Studio album by Bachman–Turner Overdrive
- Released: December 1973
- Recorded: 1973
- Studios: Kaye-Smith Studios, Seattle, Washington
- Genres: Hard rock, boogie rock
- Length: 39:07
- Label: Mercury
- Producer: Randy Bachman

Bachman–Turner Overdrive chronology
| Bachman–Turner Overdrive (1973) | Bachman–Turner Overdrive II (1973) | Not Fragile (1974) |

Singles from Bachman–Turner Overdrive II
- "Let It Ride" Released: January 1974; "Takin' Care of Business" / "Let It Ride" Released: January 1974;

= Bachman–Turner Overdrive II =

Bachman–Turner Overdrive II is the second album by Canadian rock band Bachman–Turner Overdrive, released in 1973. The album reached #4 in the US and #6 in Canada.

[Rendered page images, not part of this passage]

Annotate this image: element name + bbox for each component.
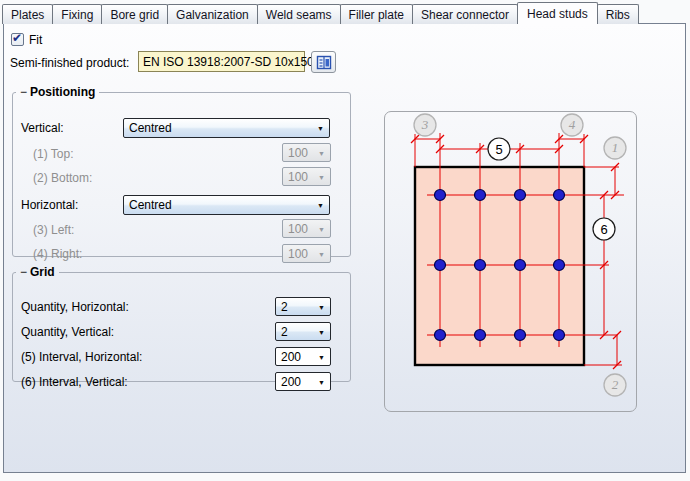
marker-1-label: 1 [612, 140, 619, 155]
chevron-down-icon: ▼ [318, 354, 325, 361]
vertical-label: Vertical: [21, 121, 64, 136]
stud-layout-diagram: 3 4 1 2 5 6 [385, 112, 637, 412]
horizontal-dropdown[interactable]: Centred ▼ [123, 195, 330, 215]
collapse-toggle-icon[interactable]: − [20, 85, 30, 99]
head-stud [475, 190, 486, 201]
interval-horizontal-label: (5) Interval, Horizontal: [21, 350, 142, 365]
tab-shear-connector[interactable]: Shear connector [412, 4, 518, 24]
tab-fixing[interactable]: Fixing [52, 4, 102, 24]
semi-finished-product-label: Semi-finished product: [10, 56, 129, 70]
collapse-toggle-icon[interactable]: − [20, 265, 30, 279]
marker-4-label: 4 [569, 117, 576, 132]
top-label: (1) Top: [33, 147, 73, 162]
head-stud [435, 330, 446, 341]
tab-bar: Plates Fixing Bore grid Galvanization We… [3, 2, 639, 24]
quantity-vertical-dropdown[interactable]: 2 ▼ [275, 322, 331, 341]
bottom-dropdown: 100 ▼ [282, 167, 331, 186]
top-dropdown: 100 ▼ [282, 143, 331, 162]
head-stud [435, 260, 446, 271]
marker-3-label: 3 [421, 117, 429, 132]
grid-group-title: −Grid [16, 265, 59, 279]
vertical-dropdown[interactable]: Centred ▼ [123, 118, 330, 138]
quantity-vertical-label: Quantity, Vertical: [21, 325, 114, 340]
head-studs-tab-page: ✔ Fit Semi-finished product: EN ISO 1391… [3, 23, 686, 473]
catalog-browse-button[interactable] [311, 51, 336, 73]
interval-vertical-dropdown[interactable]: 200 ▼ [275, 372, 331, 391]
head-stud [475, 330, 486, 341]
horizontal-label: Horizontal: [21, 198, 78, 213]
quantity-horizontal-dropdown[interactable]: 2 ▼ [275, 297, 331, 316]
tab-bore-grid[interactable]: Bore grid [101, 4, 168, 24]
right-label: (4) Right: [33, 247, 82, 262]
grid-group: −Grid Quantity, Horizontal: 2 ▼ Quantity… [12, 265, 351, 382]
chevron-down-icon: ▼ [318, 174, 325, 181]
tab-weld-seams[interactable]: Weld seams [257, 4, 341, 24]
marker-2-label: 2 [612, 377, 619, 392]
positioning-group-title: −Positioning [16, 85, 99, 99]
interval-horizontal-dropdown[interactable]: 200 ▼ [275, 347, 331, 366]
tab-plates[interactable]: Plates [2, 4, 53, 24]
semi-finished-product-field[interactable]: EN ISO 13918:2007-SD 10x150 [138, 51, 305, 72]
tab-filler-plate[interactable]: Filler plate [340, 4, 413, 24]
tab-ribs[interactable]: Ribs [597, 4, 639, 24]
marker-6-label: 6 [600, 222, 607, 237]
head-stud [515, 190, 526, 201]
head-stud [554, 190, 565, 201]
chevron-down-icon: ▼ [318, 329, 325, 336]
quantity-horizontal-label: Quantity, Horizontal: [21, 300, 129, 315]
head-stud [475, 260, 486, 271]
chevron-down-icon: ▼ [318, 251, 325, 258]
fit-checkbox[interactable]: ✔ [11, 33, 24, 46]
interval-vertical-label: (6) Interval, Vertical: [21, 375, 128, 390]
left-label: (3) Left: [33, 223, 74, 238]
head-stud [435, 190, 446, 201]
head-stud [515, 330, 526, 341]
tab-head-studs[interactable]: Head studs [517, 2, 598, 24]
head-stud [515, 260, 526, 271]
bottom-label: (2) Bottom: [33, 171, 92, 186]
catalog-icon [316, 55, 332, 70]
positioning-group: −Positioning Vertical: Centred ▼ (1) Top… [12, 85, 351, 257]
head-stud [554, 330, 565, 341]
chevron-down-icon: ▼ [318, 304, 325, 311]
left-dropdown: 100 ▼ [282, 219, 331, 238]
fit-checkbox-label: Fit [29, 33, 42, 47]
chevron-down-icon: ▼ [318, 150, 325, 157]
marker-5-label: 5 [495, 142, 502, 157]
tab-galvanization[interactable]: Galvanization [167, 4, 258, 24]
chevron-down-icon: ▼ [317, 125, 324, 132]
right-dropdown: 100 ▼ [282, 244, 331, 263]
stud-layout-diagram-panel: 3 4 1 2 5 6 [384, 111, 637, 412]
head-stud [554, 260, 565, 271]
chevron-down-icon: ▼ [318, 379, 325, 386]
chevron-down-icon: ▼ [317, 202, 324, 209]
chevron-down-icon: ▼ [318, 226, 325, 233]
checkmark-icon: ✔ [12, 31, 22, 46]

Bachman–Turner Overdrive II includes BTO's first Top 40 single, "Let It Ride", which peaked at #23 on the US Billboard Hot 100. The album's second and bigger hit single is "Takin' Care of Business". Though it never cracked the Top 10 on the US singles charts (reaching #12 in 1974), it became one of the band's most enduring anthems and stayed on the Billboard chart for 20 weeks. Both singles reached #3 on the Canadian RPM chart.

Professional ratings
Review scores
| Source | Rating |
| AllMusic | Star |
| Christgau's Record Guide | B+ |

== Track listing ==

| No. | Title | Writer(s) | Lead Vocals | Length |
|---|---|---|---|---|
| 1. | "Blown" | R. Bachman, T. Bachman | T. Bachman | 4:18 |
| 2. | "Welcome Home" | R. Bachman | R. Bachman | 5:29 |
| 3. | "Stonegates" | Turner | Turner | 5:35 |
| 4. | "Let It Ride" | R. Bachman, Turner | Turner | 4:27 |
| 5. | "Give It Time" | Turner | Turner | 5:44 |
| 6. | "Tramp" | R. Bachman, Robbie Bachman | R. Bachman | 4:02 |
| 7. | "I Don't Have to Hide" | T. Bachman | T. Bachman | 4:22 |
| 8. | "Takin' Care of Business" | R. Bachman | R. Bachman | 4:50 |

==Personnel==
Bachman-Turner Overdrive
- Randy Bachman - lead guitar, vocals
- Tim Bachman - guitar, vocals
- Fred Turner - bass, vocals
- Robbie Bachman - drums, percussion

Guest musician
- Norman Durkee - piano on "Takin' Care of Business"

Production
- Producer: Randy Bachman
- Engineer: Buzz Richmond
- Assistant engineer: Mark Sterling
- Mastering: Tom "Curly" Ruff
- Equipment: John Austin
- Design: John Youssi
- Art direction: Jim Ladwig
- Photography: Dave Roels

==Charts==

| Chart (1973–1975) | Peak position |
|---|---|
| Australian Albums (Kent Music Report) | 55 |
| Canada Top Albums/CDs (RPM) | 6 |
| German Albums (Offizielle Top 100) | 34 |
| US Billboard 200 | 4 |

==Certifications==

| Region | Certification | Certified units/sales |
| Canada (Music Canada) | Platinum | 100,000^{^} |
| United States (RIAA) | Gold | 500,000^{^} |
^{^} Shipments figures based on certification alone.